## Your objective
Wherever the word "Isetta" occurs in the lines below, copy the whole line.

## Saved entries
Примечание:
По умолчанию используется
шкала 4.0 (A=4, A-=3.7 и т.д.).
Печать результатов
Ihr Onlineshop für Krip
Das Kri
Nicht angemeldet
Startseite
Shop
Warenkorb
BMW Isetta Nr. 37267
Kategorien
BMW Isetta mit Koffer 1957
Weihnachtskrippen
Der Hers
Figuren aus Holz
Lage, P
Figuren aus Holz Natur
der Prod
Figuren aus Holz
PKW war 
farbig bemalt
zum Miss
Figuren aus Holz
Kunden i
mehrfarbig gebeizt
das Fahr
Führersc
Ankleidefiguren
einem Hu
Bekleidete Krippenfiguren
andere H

==

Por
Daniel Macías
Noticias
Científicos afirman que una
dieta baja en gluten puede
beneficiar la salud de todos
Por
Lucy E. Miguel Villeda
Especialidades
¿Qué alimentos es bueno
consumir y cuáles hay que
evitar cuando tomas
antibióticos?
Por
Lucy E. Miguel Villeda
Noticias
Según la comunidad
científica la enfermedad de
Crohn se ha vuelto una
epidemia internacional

## Problem solution
BMW Isetta Nr. 37267
BMW Isetta mit Koffer 1957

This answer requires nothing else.